Media Centre

Media Centre

Annoy responsibly!

Annoy responsibly!

10 Nov 2020

Hong Kong YouTuber Brian Cha received a ton of negative criticism for telling users to quit YouTube if they didn’t like being bombarded by his ads.

While his response to haters was certainly entertaining, the core question posed by users still stands: why do brands overwhelm us with so many ads?

The Annoyance Factor

The answer is simple really. It’s because they’re using what is known in advertising circles as the ‘annoyance factor’ to drive brand recall in a quick and highly effective manner.

In it’s purest form, the annoyance factor is found in a catchy jingle that loops so that consumers can’t get the song out of their head.

Notable examples include Christmas songs chimed into shopping malls, “I’m a ToysRus kid” and more recently “YUU” heard at a Wellcome store near you!

However, online users can now mute ads in their entirety, so other formats such as looping banner ads, repetitive messaging, and frequent ad breaks inserted into videos have been devised to condition consumers into seeing these common annoyances as a regular part of internet browsing.

Conversions count!

For better or worse, the most annoying ads are rarely ignored! So it’s no wonder that the most persistent ads are able to over-perform and carve out a decent chunk of revenue and conversation (albeit sometimes negative) for brands—and where there’s conversation there’s profit, so you can bet more ad dollars to be invested in that direction!

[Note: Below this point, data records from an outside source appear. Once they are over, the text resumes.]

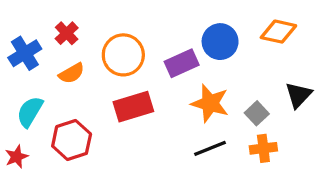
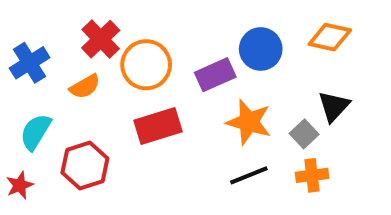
red cross: (67, 33) -> (101, 39), moved, size x1.4
black triangle: (298, 95) -> (334, 106), moved

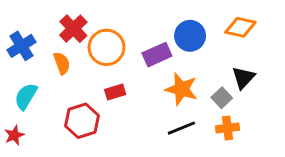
orange semicircle: (85, 87) -> (62, 63), turned -80
red rectangle: (158, 126) -> (115, 92), size x0.6
red hexagon: (85, 166) -> (82, 121), moved

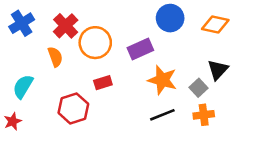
blue circle: (190, 36) -> (170, 18), moved
blue cross: (21, 46) -> (22, 23), moved

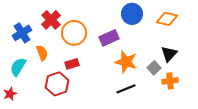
blue cross: (22, 23) -> (22, 33), moved
orange semicircle: (55, 57) -> (42, 53), moved
red rectangle: (103, 83) -> (72, 64), moved
orange cross: (204, 115) -> (170, 81), moved

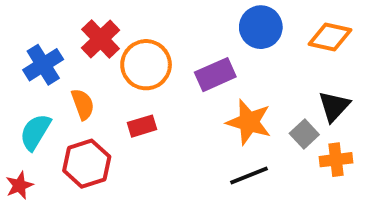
red hexagon: (57, 84) -> (87, 164), moved

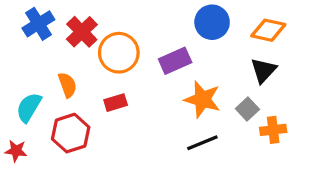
blue cross: (43, 65) -> (38, 24), moved
black triangle: (334, 106) -> (263, 70), moved
red star: (19, 185) -> (16, 151), turned 30

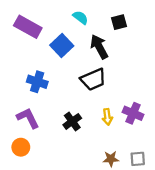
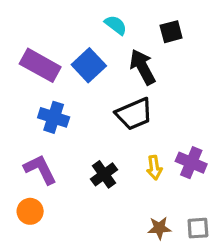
purple rectangle: (28, 27) -> (40, 65), moved

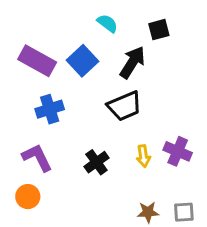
black arrow: (143, 67) -> (132, 62), turned 60
blue cross: (54, 117) -> (50, 109), turned -36

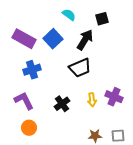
orange circle: (28, 197) -> (29, 128), moved

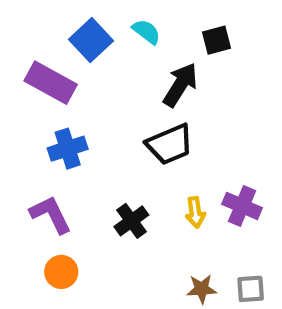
blue square: (53, 39) -> (91, 40), moved

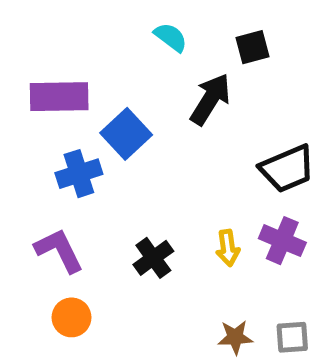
blue square: (91, 40) -> (126, 134), moved
purple rectangle: (51, 83) -> (59, 97), turned -30
black trapezoid: (170, 144) -> (287, 169), moved

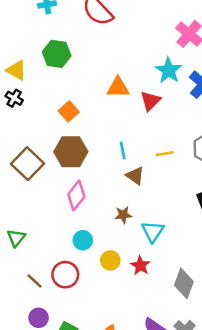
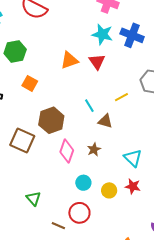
orange square: (69, 111) -> (30, 83), moved
brown star: (123, 215) -> (94, 149), moved

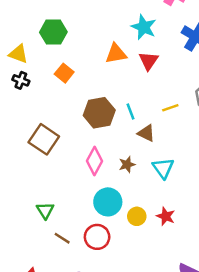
cyan star: (102, 34) -> (144, 27), moved
brown hexagon: (51, 120) -> (99, 113), moved
cyan triangle: (133, 158) -> (163, 168), moved
cyan circle: (83, 183) -> (108, 202), size x1.5
brown line: (58, 226) -> (62, 238), moved

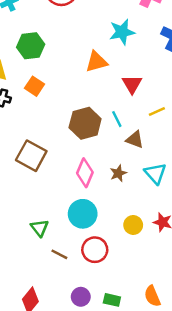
cyan star: (144, 27) -> (122, 32), turned -30
red triangle: (149, 61) -> (132, 84), moved
orange square: (64, 73) -> (35, 86), moved
cyan circle: (108, 202) -> (83, 214), moved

This is because conversions from the ad objective simply need to deliver awareness, traffic or whatever the KPI may be regardless of whether it annoys people in the process!

However, annoying people does have its limits (think spam emails) and brands need to know where to draw the line. So whether annoying the user is a recommended tactic or not depends on the key deliverable; after all, a high-performing metric (i.e. clicks, buzz, reach) is not always a key margin of success as Gary Vee explains:

Here at Meology, we don’t just judge whether an ad is annoying or not, we judge whether it meets its specific objective (i.e. sales, sign-ups, footfall).

After all, it’s one thing for an ad to show up so frequently that it becomes memorable, but it’s another to appear so often that people learn to ignore your ad by becoming ‘banner blind’ towards it!